OR WAIT null SECS
An emphasis on collecting and assessing quality-of-life biomarkers shows promise for tailoring treatment of the rare condition.
A proof-of-principle study showed patients with alkaptonuria (AKU) may benefit from a machine learning application which may inform quality of life-driven treatment strategy.
The trial, led by Ottavia Spiga and Vittoria Cicaloni, of the Department of Information Engineering and Mathematics at the University of Siena, showed the value of data management and analysis for the care of patients with the ultra-rare autosomal recessive condition.
AKU, investigators noted, is estimated to occur in 1 in every 250,000-1,000,000 births. It was described more than a century ago as the first disorder to conform with Mendelian recessive inheritance principles. Patients carry homozygous or compound heterozygous mutations of the HGD gene, which can lead to a deficiency of the enzyme associated with the tyrosine catabolic pathway.
“The major obstacle in carrying out clinical research on AKU is the lack of a standardized methodology to assess disease severity and response to treatment, which is complicated by the fact that AKU symptoms differ from an individual to another and no correlation between specific HGD mutations and disease severity has been observed so far,” they wrote.
As such, Spiga, Cicaloni, and colleagues identified quality of life (QoL) scores as a relaiable metric by which to monitor both patients’ clinical condition and health status.

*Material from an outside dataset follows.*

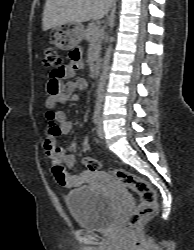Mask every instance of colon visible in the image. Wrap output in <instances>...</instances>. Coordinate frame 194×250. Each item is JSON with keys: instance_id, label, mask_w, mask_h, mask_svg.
I'll use <instances>...</instances> for the list:
<instances>
[{"instance_id": "obj_1", "label": "colon", "mask_w": 194, "mask_h": 250, "mask_svg": "<svg viewBox=\"0 0 194 250\" xmlns=\"http://www.w3.org/2000/svg\"><path fill=\"white\" fill-rule=\"evenodd\" d=\"M72 61L77 62L80 60L78 51H73L70 55ZM61 56L57 49L53 46H47L43 50L42 64L45 67L55 68L56 70L61 67ZM82 150L87 152L90 149L87 139L82 141ZM83 164L91 172H100L103 169L101 162L92 159L88 156L83 158ZM109 174L121 185L130 188L136 192L140 197V203L137 208L127 217L126 223L133 225L144 218L152 216L157 209L156 193L153 187L143 178L136 174L128 172L122 168H110Z\"/></svg>"}]
</instances>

They assessed the implementation of a Machine Learning (ML) approach for the prediction of clinical data-driven QoL scores, in hopes of providing a comprehensive digital tool for assessing the complicated nature of AKU.
The team derived data from 129 patients with AKU taken from the ApreciseKUre database. All patients had been first examined through preliminary statistical analysis to measure linear correlation between 11 QoL scores.

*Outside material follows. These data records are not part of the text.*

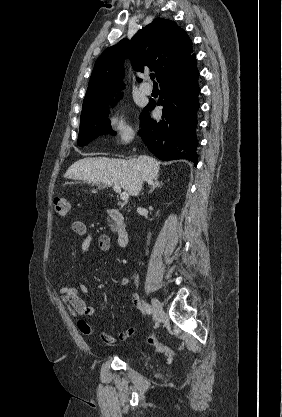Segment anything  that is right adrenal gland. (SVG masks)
Instances as JSON below:
<instances>
[{
    "label": "right adrenal gland",
    "mask_w": 282,
    "mask_h": 417,
    "mask_svg": "<svg viewBox=\"0 0 282 417\" xmlns=\"http://www.w3.org/2000/svg\"><path fill=\"white\" fill-rule=\"evenodd\" d=\"M148 184H151L149 192H153L155 188H158V186H161V184H164V182H162V180H159V176H156V178H154V180H151V182H148Z\"/></svg>",
    "instance_id": "1"
}]
</instances>
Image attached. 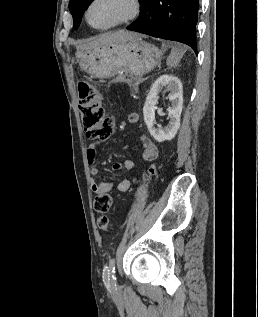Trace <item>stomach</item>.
I'll list each match as a JSON object with an SVG mask.
<instances>
[{
    "mask_svg": "<svg viewBox=\"0 0 258 317\" xmlns=\"http://www.w3.org/2000/svg\"><path fill=\"white\" fill-rule=\"evenodd\" d=\"M162 54L163 50L145 42L139 34L127 42L102 44L95 48H77L75 52L82 70L98 78H108L121 72L143 76L159 64Z\"/></svg>",
    "mask_w": 258,
    "mask_h": 317,
    "instance_id": "stomach-1",
    "label": "stomach"
}]
</instances>
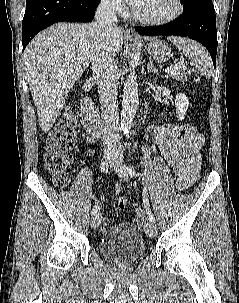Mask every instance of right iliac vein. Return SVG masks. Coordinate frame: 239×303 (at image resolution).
Here are the masks:
<instances>
[{
	"mask_svg": "<svg viewBox=\"0 0 239 303\" xmlns=\"http://www.w3.org/2000/svg\"><path fill=\"white\" fill-rule=\"evenodd\" d=\"M105 161L107 164L109 165H113L115 162V158L111 155H106L105 156ZM101 222V213H97L95 215L92 216L91 221H90V225L93 229H96L97 227H99Z\"/></svg>",
	"mask_w": 239,
	"mask_h": 303,
	"instance_id": "63e3f726",
	"label": "right iliac vein"
}]
</instances>
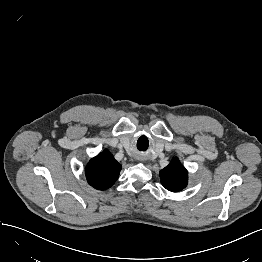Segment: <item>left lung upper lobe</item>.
Returning a JSON list of instances; mask_svg holds the SVG:
<instances>
[{"label":"left lung upper lobe","mask_w":262,"mask_h":262,"mask_svg":"<svg viewBox=\"0 0 262 262\" xmlns=\"http://www.w3.org/2000/svg\"><path fill=\"white\" fill-rule=\"evenodd\" d=\"M162 185L169 191H181L187 185L188 173L177 158L160 171Z\"/></svg>","instance_id":"1"}]
</instances>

Of the 110 biomarkers within the QoL health status in the database, 6 were identified as having a direct correlation: age; Serum Amyloid A; Chitotriosidase; Advanced Oxidation Protein Products; S-thiolated proteins; and Body Mass Index (BMI). The 6 biomarkers were most correlated with Knee Injury and Osteoarthritis Outcome Score (KOOS) symptoms.
Data showed inflammation, oxidative stress, amyloidosis, and patient lifestyle all correlated with QoL scores for physical status. Investigators observed no correlation between biomarkers and patients’ mental health status.

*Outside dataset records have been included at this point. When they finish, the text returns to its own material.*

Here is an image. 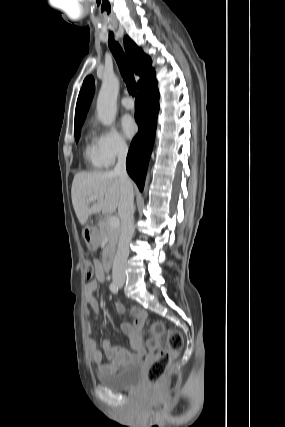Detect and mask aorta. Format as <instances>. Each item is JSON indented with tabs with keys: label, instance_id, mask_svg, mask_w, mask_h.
I'll return each instance as SVG.
<instances>
[{
	"label": "aorta",
	"instance_id": "aorta-1",
	"mask_svg": "<svg viewBox=\"0 0 285 427\" xmlns=\"http://www.w3.org/2000/svg\"><path fill=\"white\" fill-rule=\"evenodd\" d=\"M119 79L115 76L103 78L101 89L97 98V114L102 124L110 126L117 112V96L119 92Z\"/></svg>",
	"mask_w": 285,
	"mask_h": 427
}]
</instances>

The team reiterated that robust statistical results for changes and effects of medication or joint replacement were not produced due to the “very limited” rate of clinical information available for patients with the rare chronic disease.
That said, the findings support the use of machine learning and database collection and assessment as means to better assess treatment progression and targeted therapies for AKU. Future studies will focus on collecting more data to make that more feasible.
“This will be an essential point for a typical precision medicine approach, in which each patient is closely monitored over time and several types of information are collected to understand the uniqueness of each individual,” investigators wrote.
Spiga, Cicaloni, and colleagues concluded their observed predictive system will also eventually allow for assessment of AKU disease evolution and progression—with an understanding the QoL scores and biomarkers can dictate treatment selection.
“In summary, this cost-effective computational method will be beneficial in supporting experimental and clinical studies and, at the same time, will help patients by identifying the most promising treatments,” they wrote.
The study, “Machine learning application for development of a data-driven predictive model able to investigate quality of life scores in a rare disease,” was published online in Orphanet Journal of Rare Diseases.